Stack Overflow 2019 Developer Survey
Figure 1. Developer Popularity, 2019 [1]

Aside from the top three spots, which are more related to querying and dynamic Web pages and applications, Python became the most popular higher-level language in 2019, barely beating out Java. Python’s popularity has consistently risen over the past five years. It earlier passed C# in 2018 and PHP in 2017 in popularity.[1]

Of course, popularity is only one criterion for picking a language, and not the most important one. Our reason for learning a new language is to conduct data science with our KBpedia knowledge graph and to undertake other analytic and data integration and interoperability tasks. Further, our target audience is the newbie, dedicated to find solutions but perhaps new to knowledge graphs and languages. For these domains, Clojure is very capable, as our own experience has borne out. But the two most touted languages for data science are Python and R. Both have tremendous open-source code available and passionate and knowledgeable user communities. Graphs and machine learning are strengths in both languages. As Figure 1 shows, Python is the most popular of these languages, about 7x more popular than R and about 30X more popular than Clojure. It would seem, then, that if we are to seek a language with a broader user base than Clojure, we should focus on the relative strengths and weaknesses of Python versus R.

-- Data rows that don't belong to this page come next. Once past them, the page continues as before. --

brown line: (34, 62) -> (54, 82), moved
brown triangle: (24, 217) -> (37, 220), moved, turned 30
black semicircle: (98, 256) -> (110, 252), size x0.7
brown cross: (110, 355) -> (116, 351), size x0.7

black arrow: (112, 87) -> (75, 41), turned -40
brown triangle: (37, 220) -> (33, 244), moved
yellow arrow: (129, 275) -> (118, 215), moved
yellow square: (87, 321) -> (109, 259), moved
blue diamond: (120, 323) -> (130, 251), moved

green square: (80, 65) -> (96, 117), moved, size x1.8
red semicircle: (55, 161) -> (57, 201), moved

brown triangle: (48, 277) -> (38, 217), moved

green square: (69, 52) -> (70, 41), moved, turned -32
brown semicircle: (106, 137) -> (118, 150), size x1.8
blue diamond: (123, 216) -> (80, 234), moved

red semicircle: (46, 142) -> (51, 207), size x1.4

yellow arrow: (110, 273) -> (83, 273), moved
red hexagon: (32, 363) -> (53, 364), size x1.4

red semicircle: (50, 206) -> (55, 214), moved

A simple search on ‘data science languages’ or ‘R python’ turns up dozen of useful results. One Stack Exchange entry [2] and a paper from about ten years ago [3] compare multiple relevant dimensions and links to useful tools and approaches. I encourage you to look up and read many of the articles to address your own concerns. I can, however, summarize here what I think the more relevant points may be.

R is a less complete language than Python, but has strong roots in statistics and data visualization. In data visualization, R is more flexible and suitable to charting, though graph (network) rendering may be stronger in Python. It is perhaps stronger than Python in data analysis, though the edge goes to Python for machine learning applications. R is perhaps better characterized as a data science environment rather than a language. Python gets the edge for development work and ‘glueing’ things together.[4]

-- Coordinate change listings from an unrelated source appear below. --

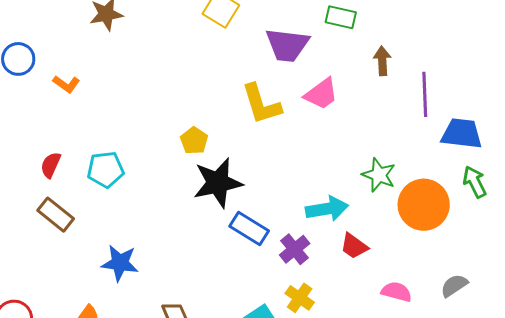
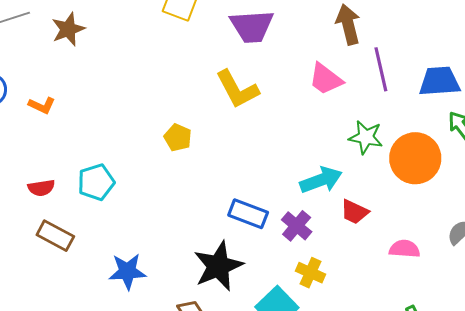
brown arrow: (382, 61) -> (348, 24), size x1.4
pink trapezoid: (321, 94) -> (326, 79), moved, turned 84
purple line: (425, 94) -> (381, 69), moved
red semicircle: (51, 165) -> (41, 188), turned -112
black star: (218, 183) -> (218, 266), moved

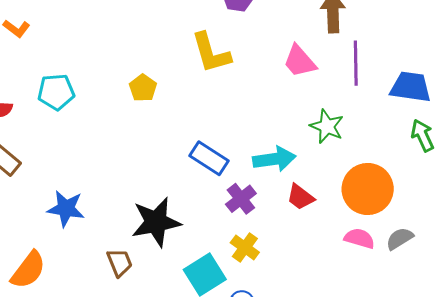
orange circle: (415, 158) -> (368, 189), moved
cyan pentagon: (96, 182) -> (56, 92), moved
blue rectangle: (248, 214) -> (209, 158), moved
pink semicircle: (405, 249) -> (359, 238), moved

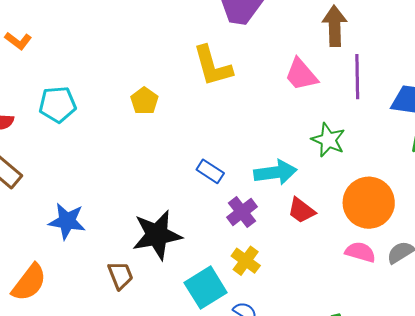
blue rectangle: (209, 158) -> (210, 171), size x0.7

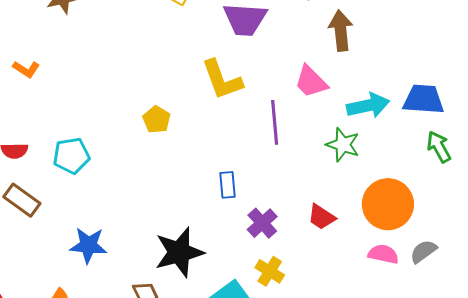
purple line: (357, 77) -> (275, 122), moved
cyan pentagon: (57, 104) -> (71, 156), moved
blue rectangle: (210, 171) -> (227, 185), turned 56
cyan arrow: (275, 172) -> (368, 105), moved

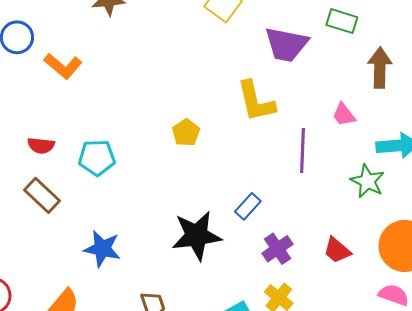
orange L-shape: (26, 69) -> (63, 66), size x1.4
pink trapezoid: (311, 82) -> (344, 115), size x0.7
blue rectangle: (227, 185) -> (248, 206), turned 40
black star: (179, 252) -> (197, 236), moved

Python also gets the edge in numbers of useful applications. As of 2017, the official package repository for Python, PyPI, hosted more than 100,000 packages. The R repository, CRAN, hosted more than 10,000 packages.[5] By early 2020, the packages on PyPI had grown to 225,000, while the R packages on CRAN totaled over 15,000. The Python contributions grew about 2.5x faster than the ones for R over the past three years. Many commentators now note that areas of past advantage for R in areas like data analysis and data processing pipelines have been equaled with new Python libraries like NumPy, pandas, SciPy, scikit-learn, etc. One can also use RPy2 to access R functionality through Python.

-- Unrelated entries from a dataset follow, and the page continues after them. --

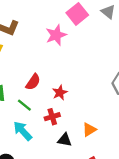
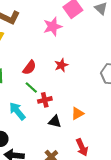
red star: (60, 93) -> (61, 65), moved
green line: (24, 105) -> (31, 88), moved

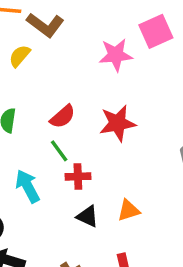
red star: (61, 65) -> (117, 123), size x1.5

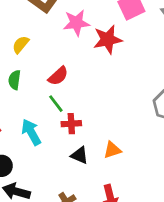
pink star: (116, 55) -> (76, 23), moved
yellow semicircle: (20, 56) -> (21, 45), moved
red star: (117, 123) -> (108, 39), moved

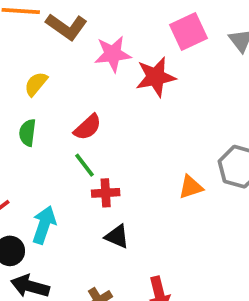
cyan arrow: (31, 132) -> (44, 225), moved, turned 48
orange triangle: (112, 150) -> (191, 187), moved

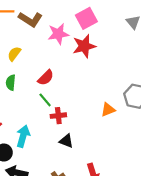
pink square: (188, 32) -> (86, 18), moved

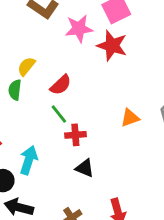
red star: (84, 46) -> (112, 46), turned 30
yellow semicircle: (14, 54) -> (26, 66), moved
orange triangle: (108, 110) -> (130, 118), moved

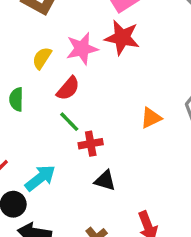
pink star: (79, 29) -> (82, 49), moved
yellow semicircle: (26, 66) -> (42, 58), moved
cyan arrow: (29, 160) -> (40, 178), turned 40

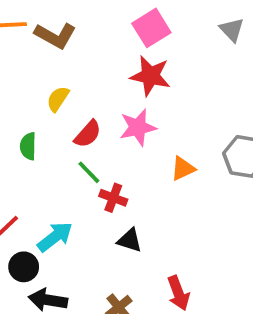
pink star: (82, 49) -> (138, 127), moved
red cross: (91, 144) -> (113, 198), turned 30

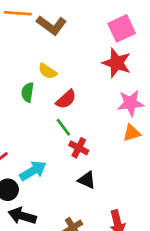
yellow semicircle: (58, 99) -> (48, 71), turned -96
pink star: (138, 127) -> (130, 103), moved
green semicircle: (28, 146) -> (28, 92), moved

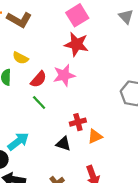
pink star: (130, 103) -> (64, 75), moved
orange triangle: (132, 133) -> (95, 136), moved
red cross: (79, 148) -> (78, 122), moved, turned -35

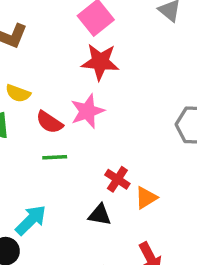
red semicircle: (38, 79) -> (49, 122), turned 90
green line: (39, 102) -> (55, 157), turned -42
red cross: (78, 122) -> (117, 179), turned -35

Performance and scalability are two further considerations. Though Python is an interpreted language, its more modern libraries have greatly improved the language’s performance. R, perhaps, is also not as capable for handling extremely large datasets, another area where add-in libraries have greatly assisted Python. Python was also an earlier innovator in the interactive lab notebook arena with iPython (now Jupyter Notebook). This interactive notebook approach grew out of early examples from the Mathematica computing system, and is now available for multiple languages. Notebooks are a useful documentation and interaction focus when doing data science development with KBpedia. Notebooks are a key theme in many of the KBpedia installments to come.

Lastly, from a newbie perspective, most would argue that Python is more readable and easier to learn than R. There is also perhaps less consistency in language and syntax approach across R’s contributed libraries and packages than what one finds with Python. We can also say that R is perhaps more used and popular in academia.[6] While Python is commonly taught in universities, it is also popular within enterprises, another advantage. We can summarize these various dimensions of comparison in Table 1:

Python R
Machine learning
Production
Libraries
Development
Speed
Visualizations
Big data
Broader applicability
Easier to learn
Used in enterprises
Used in academia
Table 1. Summary Data Science Comparison of R and Python (top portion from [2])

Capable developers in any language justifiably argue that if you know what you are doing you can get acceptable performance and sustainable code from any of today’s modern languages. From a newbie perspective, however, Python also has the reputation of getting acceptable performance with comparatively quick development even for new or bad programmers.[2] As your guide in this process, I think I fit that definition.

Another important dimension in evaluating a language choice is, How does it fit with my anticipated environment? The platforms we use? The skills and tools we have?

Our next installments in this series deal with our operating environment and how to set it up. A family of tools is required to effectively use and modify a large and connected knowledge graph like KBpedia. Language choices we make going in may interact well with this family or not. If problems are anticipated for some individual tools, we either need to find substitute tools or change our language choice. In our evaluation of the KBpedia tools family there is one member, the OWL API, that has been a critical linchpin to our work, as well as a Java application. My due diligence to date has not identified a Python-based alternative that looks as fully capable. However, there are promising ways of linking Python to Java. Knowing that, we are proceeding forward with Python as our language choice. We shall see whether this poses a small or large speed bump on our path. This is an example of a risk arising from due diligence that can only be resolved by being far enough along in the learning process.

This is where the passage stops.